## Problem statement
An exact transcription of the entries is required, with no images included.

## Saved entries
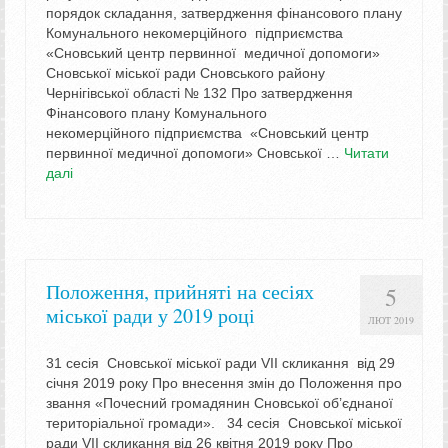
порядок складання, затвердження фінансового плану
Комунального некомерційного підприємства
«Сновський центр первинної медичної допомоги»
Сновської міської ради Сновського району
Чернігівської області № 132 Про затвердження
Фінансового плану Комунального
некомерційного підприємства «Сновський центр
первинної медичної допомоги» Сновської …
Читати
далі
Положення, прийняті на сесіях
5
міської ради у 2019 році
ЛЮТ 2019
31 сесія Сновської міської ради VII скликання від 29
січня 2019 року Про внесення змін до Положення про
звання «Почесний громадянин Сновської об’єднаної
територіальної громади». 34 сесія Сновської міської
ради VII скликання від 26 квітня 2019 року Про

## Solved problem
порядок складання, затвердження фінансового плану
Комунального некомерційного підприємства
«Сновський центр первинної медичної допомоги»
Сновської міської ради Сновського району
Чернігівської області № 132 Про затвердження
Фінансового плану Комунального
некомерційного підприємства «Сновський центр
первинної медичної допомоги» Сновської …
Читати
далі
Положення, прийняті на сесіях
5
міської ради у 2019 році
ЛЮТ 2019
31 сесія Сновської міської ради VII скликання від 29
січня 2019 року Про внесення змін до Положення про
звання «Почесний громадянин Сновської об’єднаної
територіальної громади». 34 сесія Сновської міської
ради VII скликання від 26 квітня 2019 року Про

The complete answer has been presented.